One of the most unexpected pieces, included the piece that played under Bogdanovich's opening narration, named "Les delinquants" from the French film L'Amerique insolite (1959), directed by François Reichenbach, whose unfinished documentary on art forgery which Welles had turned into F for Fake.

The soundtrack contained over one hour of Legrand's music featured in the film, with the producers hoping that the full score would be released along with the Blu-ray alternate version of the film. Unlike being named into separate titles attributed to the setting of the film, it was divided into chapters, with the name "Chapter 1", "chapter 2" and so on.

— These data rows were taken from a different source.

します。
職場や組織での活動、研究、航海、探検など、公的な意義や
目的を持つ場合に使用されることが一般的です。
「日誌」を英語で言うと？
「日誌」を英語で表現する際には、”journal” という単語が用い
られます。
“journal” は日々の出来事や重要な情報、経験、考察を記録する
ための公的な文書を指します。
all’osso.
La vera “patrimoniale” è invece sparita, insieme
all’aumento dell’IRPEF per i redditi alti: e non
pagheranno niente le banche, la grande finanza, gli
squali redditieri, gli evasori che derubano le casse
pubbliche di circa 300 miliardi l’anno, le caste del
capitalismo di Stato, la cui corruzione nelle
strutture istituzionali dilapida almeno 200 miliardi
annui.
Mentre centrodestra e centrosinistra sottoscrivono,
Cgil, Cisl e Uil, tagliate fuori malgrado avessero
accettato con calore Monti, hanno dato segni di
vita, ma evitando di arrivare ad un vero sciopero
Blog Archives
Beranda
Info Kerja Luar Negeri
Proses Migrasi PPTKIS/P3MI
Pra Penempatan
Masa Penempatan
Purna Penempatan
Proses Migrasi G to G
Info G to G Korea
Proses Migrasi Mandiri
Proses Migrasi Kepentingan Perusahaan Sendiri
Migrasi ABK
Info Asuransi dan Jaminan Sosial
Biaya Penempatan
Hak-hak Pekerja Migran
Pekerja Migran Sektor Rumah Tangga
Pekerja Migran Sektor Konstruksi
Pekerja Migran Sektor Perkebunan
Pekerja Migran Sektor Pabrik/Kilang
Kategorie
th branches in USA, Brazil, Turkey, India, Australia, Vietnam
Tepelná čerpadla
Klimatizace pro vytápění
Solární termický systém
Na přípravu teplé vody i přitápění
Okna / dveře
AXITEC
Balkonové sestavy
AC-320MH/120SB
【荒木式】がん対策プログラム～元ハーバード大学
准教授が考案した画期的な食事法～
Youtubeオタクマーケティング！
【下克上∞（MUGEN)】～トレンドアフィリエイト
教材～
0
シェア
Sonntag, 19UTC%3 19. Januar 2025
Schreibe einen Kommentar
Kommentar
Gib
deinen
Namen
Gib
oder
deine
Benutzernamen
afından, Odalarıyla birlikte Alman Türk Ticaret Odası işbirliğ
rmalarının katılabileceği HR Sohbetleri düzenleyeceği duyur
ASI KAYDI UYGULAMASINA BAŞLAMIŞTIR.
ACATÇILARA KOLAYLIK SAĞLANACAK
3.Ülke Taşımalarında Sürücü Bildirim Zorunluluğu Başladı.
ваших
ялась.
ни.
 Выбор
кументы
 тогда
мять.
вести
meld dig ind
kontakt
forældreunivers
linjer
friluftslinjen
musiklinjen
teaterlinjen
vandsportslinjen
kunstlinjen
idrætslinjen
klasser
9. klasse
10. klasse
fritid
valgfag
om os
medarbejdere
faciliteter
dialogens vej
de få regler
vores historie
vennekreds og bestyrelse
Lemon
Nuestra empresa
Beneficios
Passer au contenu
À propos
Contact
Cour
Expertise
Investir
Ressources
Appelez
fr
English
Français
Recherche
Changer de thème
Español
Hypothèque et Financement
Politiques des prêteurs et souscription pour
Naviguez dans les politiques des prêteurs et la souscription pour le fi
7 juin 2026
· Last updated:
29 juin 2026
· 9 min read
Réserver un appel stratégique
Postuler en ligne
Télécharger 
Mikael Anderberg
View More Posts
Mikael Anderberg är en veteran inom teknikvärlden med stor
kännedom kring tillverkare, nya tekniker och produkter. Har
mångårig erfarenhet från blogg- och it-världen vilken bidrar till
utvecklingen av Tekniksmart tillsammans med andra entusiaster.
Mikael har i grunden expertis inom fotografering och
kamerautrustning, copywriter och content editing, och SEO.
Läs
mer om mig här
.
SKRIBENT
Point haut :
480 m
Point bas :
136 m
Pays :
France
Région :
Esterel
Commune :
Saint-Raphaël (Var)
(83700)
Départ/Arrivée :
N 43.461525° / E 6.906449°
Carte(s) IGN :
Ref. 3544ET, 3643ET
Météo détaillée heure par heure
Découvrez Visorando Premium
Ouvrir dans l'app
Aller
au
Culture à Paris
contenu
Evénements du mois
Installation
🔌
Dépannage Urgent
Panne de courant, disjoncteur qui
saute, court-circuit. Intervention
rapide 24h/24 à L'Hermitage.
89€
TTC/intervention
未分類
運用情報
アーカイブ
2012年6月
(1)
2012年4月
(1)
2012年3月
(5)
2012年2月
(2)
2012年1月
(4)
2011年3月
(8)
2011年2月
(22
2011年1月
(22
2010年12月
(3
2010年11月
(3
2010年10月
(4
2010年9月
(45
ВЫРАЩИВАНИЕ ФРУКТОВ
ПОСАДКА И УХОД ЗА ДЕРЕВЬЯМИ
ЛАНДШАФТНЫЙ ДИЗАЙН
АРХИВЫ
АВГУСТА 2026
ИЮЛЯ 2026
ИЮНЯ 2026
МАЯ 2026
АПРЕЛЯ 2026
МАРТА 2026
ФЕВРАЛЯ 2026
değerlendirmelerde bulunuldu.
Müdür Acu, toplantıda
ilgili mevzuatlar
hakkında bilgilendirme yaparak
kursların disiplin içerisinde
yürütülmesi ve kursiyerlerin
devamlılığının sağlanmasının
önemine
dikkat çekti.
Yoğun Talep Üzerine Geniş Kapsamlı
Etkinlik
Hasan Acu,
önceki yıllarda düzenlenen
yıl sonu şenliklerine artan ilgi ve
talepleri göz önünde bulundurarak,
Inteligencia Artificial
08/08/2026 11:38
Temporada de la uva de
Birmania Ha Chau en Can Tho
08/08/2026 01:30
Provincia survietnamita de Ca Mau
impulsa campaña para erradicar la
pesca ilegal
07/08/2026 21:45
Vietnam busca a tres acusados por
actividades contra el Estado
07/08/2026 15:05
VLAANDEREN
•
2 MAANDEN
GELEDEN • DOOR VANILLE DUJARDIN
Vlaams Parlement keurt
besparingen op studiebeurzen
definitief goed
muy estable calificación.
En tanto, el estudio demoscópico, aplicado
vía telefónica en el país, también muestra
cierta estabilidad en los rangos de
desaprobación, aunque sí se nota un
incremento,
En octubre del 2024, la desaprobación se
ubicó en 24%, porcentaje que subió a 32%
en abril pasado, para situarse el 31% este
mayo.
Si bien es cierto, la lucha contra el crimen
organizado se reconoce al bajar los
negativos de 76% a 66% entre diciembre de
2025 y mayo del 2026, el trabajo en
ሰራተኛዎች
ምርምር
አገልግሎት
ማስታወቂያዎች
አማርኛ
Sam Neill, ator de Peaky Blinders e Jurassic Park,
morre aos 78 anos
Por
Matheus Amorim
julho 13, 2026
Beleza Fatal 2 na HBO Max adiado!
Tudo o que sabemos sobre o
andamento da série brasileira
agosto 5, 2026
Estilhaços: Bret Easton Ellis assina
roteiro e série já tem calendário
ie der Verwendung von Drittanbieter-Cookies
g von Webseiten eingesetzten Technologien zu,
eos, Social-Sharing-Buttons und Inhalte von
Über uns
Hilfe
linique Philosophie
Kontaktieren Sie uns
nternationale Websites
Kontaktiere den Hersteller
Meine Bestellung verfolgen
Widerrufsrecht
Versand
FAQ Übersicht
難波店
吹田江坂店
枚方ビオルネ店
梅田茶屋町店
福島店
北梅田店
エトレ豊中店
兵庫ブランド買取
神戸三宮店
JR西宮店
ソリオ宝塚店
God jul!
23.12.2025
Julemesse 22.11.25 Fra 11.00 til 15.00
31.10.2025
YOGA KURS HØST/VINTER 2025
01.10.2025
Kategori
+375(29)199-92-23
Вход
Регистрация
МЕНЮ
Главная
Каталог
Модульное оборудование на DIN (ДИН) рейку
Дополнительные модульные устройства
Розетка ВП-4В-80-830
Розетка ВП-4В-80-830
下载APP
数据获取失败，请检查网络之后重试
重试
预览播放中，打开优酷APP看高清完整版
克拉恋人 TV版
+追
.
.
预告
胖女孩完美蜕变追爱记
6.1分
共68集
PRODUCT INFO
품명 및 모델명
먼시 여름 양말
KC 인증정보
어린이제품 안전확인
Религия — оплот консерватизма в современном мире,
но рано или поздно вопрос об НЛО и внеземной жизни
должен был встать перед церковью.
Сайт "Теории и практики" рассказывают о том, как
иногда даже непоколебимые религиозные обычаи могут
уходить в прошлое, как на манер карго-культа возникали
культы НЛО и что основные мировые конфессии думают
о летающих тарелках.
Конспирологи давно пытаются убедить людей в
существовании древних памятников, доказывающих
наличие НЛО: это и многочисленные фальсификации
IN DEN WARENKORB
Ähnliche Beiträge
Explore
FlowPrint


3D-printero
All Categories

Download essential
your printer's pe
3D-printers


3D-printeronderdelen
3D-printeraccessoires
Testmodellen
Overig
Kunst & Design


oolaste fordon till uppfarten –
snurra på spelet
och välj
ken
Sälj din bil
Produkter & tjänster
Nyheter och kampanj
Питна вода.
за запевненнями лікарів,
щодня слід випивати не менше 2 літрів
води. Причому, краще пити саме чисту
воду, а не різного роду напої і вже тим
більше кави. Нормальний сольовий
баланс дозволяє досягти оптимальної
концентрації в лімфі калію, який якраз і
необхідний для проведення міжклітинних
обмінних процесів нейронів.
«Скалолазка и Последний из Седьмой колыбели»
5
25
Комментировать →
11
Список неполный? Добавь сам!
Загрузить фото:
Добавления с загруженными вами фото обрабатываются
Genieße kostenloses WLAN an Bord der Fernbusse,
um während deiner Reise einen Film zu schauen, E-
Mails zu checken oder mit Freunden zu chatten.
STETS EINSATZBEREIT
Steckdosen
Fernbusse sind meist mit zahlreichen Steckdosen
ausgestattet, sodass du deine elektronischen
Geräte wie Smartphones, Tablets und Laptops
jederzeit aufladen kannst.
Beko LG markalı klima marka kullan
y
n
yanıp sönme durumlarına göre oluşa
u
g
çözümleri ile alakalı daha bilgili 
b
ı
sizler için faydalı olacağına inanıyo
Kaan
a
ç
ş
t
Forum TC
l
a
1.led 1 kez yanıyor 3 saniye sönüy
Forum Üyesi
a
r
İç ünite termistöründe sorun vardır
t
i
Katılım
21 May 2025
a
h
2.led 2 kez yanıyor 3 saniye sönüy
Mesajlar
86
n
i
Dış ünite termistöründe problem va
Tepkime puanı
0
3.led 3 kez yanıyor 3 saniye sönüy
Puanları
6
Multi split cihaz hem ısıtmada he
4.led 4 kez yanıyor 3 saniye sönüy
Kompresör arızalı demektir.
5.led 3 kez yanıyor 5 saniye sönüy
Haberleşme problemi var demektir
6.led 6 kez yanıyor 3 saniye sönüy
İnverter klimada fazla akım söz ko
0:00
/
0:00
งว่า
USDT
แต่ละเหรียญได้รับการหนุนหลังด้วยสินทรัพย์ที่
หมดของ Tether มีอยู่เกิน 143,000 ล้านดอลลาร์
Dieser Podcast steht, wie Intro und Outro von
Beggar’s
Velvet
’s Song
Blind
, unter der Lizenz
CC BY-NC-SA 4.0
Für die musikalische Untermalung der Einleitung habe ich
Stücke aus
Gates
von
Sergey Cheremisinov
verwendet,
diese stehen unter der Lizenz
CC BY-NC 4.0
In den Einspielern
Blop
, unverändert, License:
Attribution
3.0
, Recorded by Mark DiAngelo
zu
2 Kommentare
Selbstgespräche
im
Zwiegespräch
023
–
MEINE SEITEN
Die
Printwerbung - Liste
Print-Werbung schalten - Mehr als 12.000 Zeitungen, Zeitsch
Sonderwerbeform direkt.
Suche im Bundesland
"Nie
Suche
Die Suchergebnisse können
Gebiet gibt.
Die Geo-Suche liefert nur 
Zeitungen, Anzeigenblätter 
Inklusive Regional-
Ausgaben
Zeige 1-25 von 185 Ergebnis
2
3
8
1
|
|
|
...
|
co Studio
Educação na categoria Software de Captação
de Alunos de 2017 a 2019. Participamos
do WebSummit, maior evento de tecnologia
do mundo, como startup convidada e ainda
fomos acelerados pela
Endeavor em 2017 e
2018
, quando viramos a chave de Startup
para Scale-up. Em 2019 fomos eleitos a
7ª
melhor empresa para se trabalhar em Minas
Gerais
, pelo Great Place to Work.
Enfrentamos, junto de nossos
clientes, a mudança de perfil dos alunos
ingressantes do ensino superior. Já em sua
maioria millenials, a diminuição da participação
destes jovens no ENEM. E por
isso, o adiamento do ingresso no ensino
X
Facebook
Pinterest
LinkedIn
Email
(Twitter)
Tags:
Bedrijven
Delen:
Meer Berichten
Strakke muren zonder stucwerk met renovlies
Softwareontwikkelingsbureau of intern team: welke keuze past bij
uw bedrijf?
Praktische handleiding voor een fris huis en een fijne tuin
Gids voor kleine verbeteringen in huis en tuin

La-La Land Records released 16 cues from the score on November 5, 2018.

== Track listing ==

| No. | Title | Length |
|---|---|---|
| 1. | "Chapter 1" | 4:10 |
| 2. | "Chapter 7" | 2:18 |
| 3. | "Les Délinquants" (Opening Credits) | 4:26 |
| 4. | "Chapter 3" | 2:28 |
| 5. | "Chapter 5" | 1:10 |
| 6. | "Chapter 15" (The Maze) | 7:59 |
| 7. | "Chapter 4" | 3:13 |
| 8. | "Chapter 21" (Piano Duet I) | 3:58 |
| 9. | "Chapter 19" | 7:00 |
| 10. | "Chapter 11" | 2:14 |
| 11. | "Chapter 9" | 3:51 |
| 12. | "Chapter 17" | 5:23 |
| 13. | "Chapter 23" (Piano Duet II) | 2:34 |
| 14. | "Chapter 10" | 5:21 |
| 15. | "Chapter 25" | 1:38 |
| 16. | "Chapter 26" | 15:08 |
| Total length: |  | 72:51 |

== Reception ==
Jonathan Romney of Screen International wrote that "the period element has been perfectly fine-tuned by the addition of a magnificent new jazz score by Michel Legrand, along with much pop and rock of the era". Richard Brody of The New Yorker felt that Legrand's music is "mainly apt but occasionally heavy-handed". Ian Freer of Empire wrote "Michel Legrand’s terrific jazzy new score is period-specific without ever feeling kitsch — and yet still feels avant-garde." Eric Kohn of IndieWire wrote Legrand's "absorbing new score and the hectic atmosphere keep the mayhem moving forward at an engaging clip". David Morgan of CBS News praised Legrand's score saying "any film buff worth their salt should jump at the chance to see it".